Menschen, die keine Ausnahme sind, sind aller Wahrscheinlichkeit nach bereits diversen Aggressionsmechanismen im Arbeitsleben ausgesetzt gewesen. Sie wissen vermutlich, dass die typischen, häufig vorkommenden Hackordnungskämpfe um Rang und Eitelkeit, die zumindest im direkten Konfliktgespräch geklärt werden können, die weit harmloseren sind. Man nennt sie vertikale Auseinandersetzungen.

Daneben gibt es allerdings die weit diffizileren, horizontalen Auseinandersetzungen, bei denen sich Aggression nicht nur situativ äußert, sondern vor allem relational. Bei dieser Form des Konfliktes baut der Stress nicht auf einer einzigen Situation auf, sondern die ganze Beziehung zwischen zwei Meinungsseiten wird zum Träger der Aggression. Das bedeutet, dass sich ein solcher horizontaler Konflikt einerseits über längere Zeit aufbaut und damit auch länger anhält.

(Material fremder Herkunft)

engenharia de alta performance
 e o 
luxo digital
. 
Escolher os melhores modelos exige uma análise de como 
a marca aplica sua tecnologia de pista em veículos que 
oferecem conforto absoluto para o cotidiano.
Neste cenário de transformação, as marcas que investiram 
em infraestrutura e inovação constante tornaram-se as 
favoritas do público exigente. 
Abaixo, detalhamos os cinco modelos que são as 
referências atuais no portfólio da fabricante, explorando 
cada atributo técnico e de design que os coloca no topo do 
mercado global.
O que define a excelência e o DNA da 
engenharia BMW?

Das Gemeine daran sind die methodischen Steigerungsmöglichkeiten, die über die Konkurrenz hinaus sich auf der Ebene der persönlichen Nähe abspielen und den Entzug von Zugehörigkeit als Kampfmittel einsetzen. Dieses manipulative Nähe-Distanz-Spiel findet häufiger unter Frauen innerhalb einer Arbeitsgemeinschaft statt. Männer sind seltener in solche Intrigen involviert, da sie Rangordnungen spielerischer ausfechten und die meisten Problemlösungen mehrheitlich rational klären wollen.

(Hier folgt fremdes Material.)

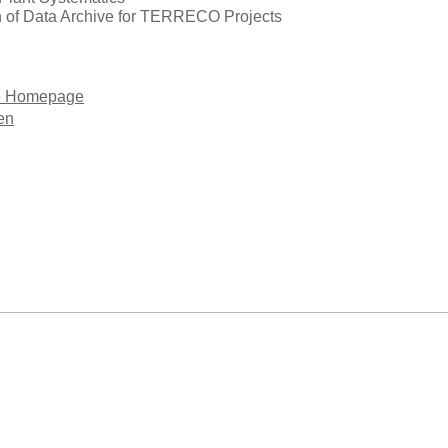
n of Data Archive for TERRECO Projects
e Homepage
en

Getarnte Aggression zur Machtausübung

Hier bewegen wir uns allerdings auf einer ganz anderen Ebene. Die getarnte Aggression ist von einer rituellen Höflichkeit verschleiert. Es wird ambivalent gelächelt. Während Männern diese Strategie der Konfliktausübung oft als bedeutungslos, wenn nicht sogar übertrieben unterwürfig vorkommt, wirken diese Signale für unreflektierte Personen als rangmindernd und geradezu als Einladung, sich jetzt erst recht durchzusetzen.

Lächel-Attacken à la „Dieses Kleid steht Ihnen ja besonders gut! Ich muss Ihnen ab nächstem Monat leider die Stunden reduzieren“ verbinden Dreistigkeit mit einem lähmenden Angriff: Das Lächeln bei gleichzeitiger Abstrafung wirken wie ein kommunikatives Nervengift und machen das Opfer wehrlos. Das nonverbale Signal wirkt stärker als die verbale Botschaft – und doch wird die Zumutung platziert.

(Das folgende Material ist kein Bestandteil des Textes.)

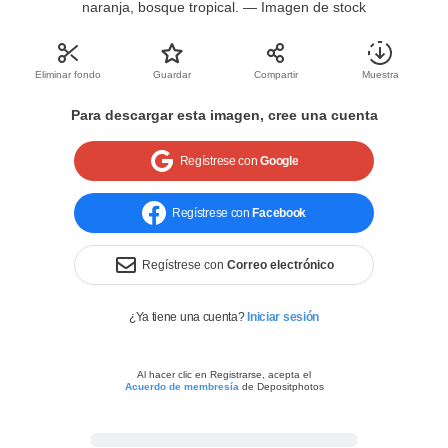
naranja, bosque tropical. — Imagen de stock
Eliminar fondo
Guardar
Compartir
Muestra
Para descargar esta imagen,
cree una cuenta
Regístrese con
Google
Regístrese con
Facebook
Regístrese con
Correo electrónico
¿Ya tiene una cuenta?
Iniciar sesión
Al hacer clic en Registrarse, acepta el
Acuerdo de membresía
de Depositphotos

Den Schlüssel zum Verständnis dieses Verhaltens liefern die Spiegelneuronen, denn Intuition funktioniert mithilfe des Resonanzphänomens: Ein Verhalten, das eine Person vormacht, ahmt ihr Gegenüber meist unbemerkt nach. Dieser Hang zur Resonanz führt aufgrund mangelnder Zeit, um die Gesamtsituation zu begreifen, in die Irre. Unser intellektuell-analytisches System ist langsam. Während Spiegelneuronen spontan und schnell arbeiten, dauert es viel länger, über jemanden und dessen Verhalten nachzudenken und es einzuschätzen.

Getarnte Aggression fällt deshalb immer sehr subtil aus, so dass sie schwer zu durchschauen und nur mühevoll abzustellen ist. Möchte jemand aus so einer verqueren Situation aussteigen, gibt es nur eine effiziente Form der Gegenwehr: das nicht gern gesehene, unhöfliche Unterbrechen. Schon mit der Frage: „Verstehe ich Sie richtig, dass…“, kommt man aus der Lähmung heraus und kann loyal wieder auf eine inhaltliche Auseinandersetzung zurückleiten.

Da den meisten Frauen beigebracht worden ist, andere aussprechen zu lassen, sind sie erfahrungsgemäß häufiger solchen verpackten Gemeinheiten ausgesetzt. Nimmt man sich bei der Unterbrechung noch die konkreten Namensnennung der miesepetrigen Person zu Hilfe, gelingt es meist, den Spieß umzudrehen und die Initiative zurückzugewinnen.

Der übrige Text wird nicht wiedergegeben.